Disinilah pentingnya Ideologi Islam sebagai tameng yang kokoh untuk menghentikan parisida. Sebab aturan Islam sebagai agama yang sempurna memastikan bahwa tidak ada aturan terbaik setelah Islam. Ini sebagaimana yang Allah firmankan yang artinya, ” Apakah hukum Jahiliyah yang mereka kehendaki? (Hukum) siapakah yang lebih baik daripada (hukum) Allah bagi orang-orang yang meyakini (agamanya)?” (TQS al-Maidah: 50).
Dalam Islam negara wajib menerapkan aturan Islam dalam kehidupan bernegara baik dalam mengatur ekonomi, pendidikan, hukum, dan lain-lain. Melalui sistem pendidikan dan media negara harus membina akidah warganya dan mengokohkan pemahaman bahwa ketaatan kepada Allah adalah kebahagiaan hakiki baik di dunia maupun akhirat.
Islam juga memerintah setiap anggota masyarakat untuk saling saling menasehati dan saling mengingatkan dalam ketaatan. Ini sebagaimana perkataan Rasulullah Saw.,”Barangsiapa diantara kalian melihat kemungkaran, maka hendaknya ia menghilangkannya dengan tangannya. Jika Dia tidak mampu, maka dengan lisannya. Orang yang tidak mampu dengan lisannya, maka dengan hatinya. Dan dengan hati ini adalah lemah-lemahnya iman“. (HR. muslim). Dalam pandangan Islam menghentikan kemungkaran menjadi kewajiban setiap individu.
Islam memerintahkan setiap musim untuk menjaga diri dan keluarga dari api neraka. Sebagaimana Firman Allah yang artinya, “Wahai orang-orang yang beriman, jagalah dirimu dan keluargamu dari api neraka yang bahan bakarnya adalah manusia dan batu“. (TQS at-Tahrim:6).

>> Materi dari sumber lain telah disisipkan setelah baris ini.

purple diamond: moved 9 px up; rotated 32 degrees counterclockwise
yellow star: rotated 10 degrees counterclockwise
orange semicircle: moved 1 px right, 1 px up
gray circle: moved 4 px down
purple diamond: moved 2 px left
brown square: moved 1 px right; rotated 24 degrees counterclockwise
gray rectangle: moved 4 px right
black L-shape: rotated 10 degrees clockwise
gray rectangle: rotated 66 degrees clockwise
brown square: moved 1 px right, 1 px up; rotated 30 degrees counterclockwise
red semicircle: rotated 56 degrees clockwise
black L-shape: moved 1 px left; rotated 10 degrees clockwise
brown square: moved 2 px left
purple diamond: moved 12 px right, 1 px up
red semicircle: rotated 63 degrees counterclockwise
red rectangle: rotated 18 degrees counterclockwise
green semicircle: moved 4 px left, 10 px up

Dalam tafsirnya Ibnu Katsir menjelaskan maksud ayat ini adalah didiklah mereka dan ajarilah mereka. Islam memang mewajibkan orang tua untuk benar-benar mendidik anak dengan baik hingga terwujud anak-anak penyejuk mata dan penyejuk jiwa (Qurrota a’yun).
Sejarah Islam menggambarkan betapa mulianya akhlak anak terhadap orang tua. Saat Sa’ad Bin Abi Waqqas masuk Islam, ibunya mengancam dengan berbagai ancaman supaya Sa’ad kembali musyrik. Akan tetapi Sa’ad tetap berbakti dan merawat ibunya dengan baik. Tidak ada sedikitpun balasan kasar kepada ibunya.
Demikian pula kisah Uwais al-Qarni, seorang tabiin yang begitu besar baktinya kepada ibunya hingga Rasulullah menyampaikan doanya Uwais mustajab karena besarnya bakti kepada Ibunya.
Ini semua menunjukkan bahwa akidah Islam dan negara yang menerapkan sistem Islam mampu mewujudkan keluarga yang saling melindungi. Ini menjadi kunci terwujudnya individu yang solih dan penyelamatan bagi keluarga tidak hanya di dunia bahkan di akhirat.Wallahua’lam. [LM/ry].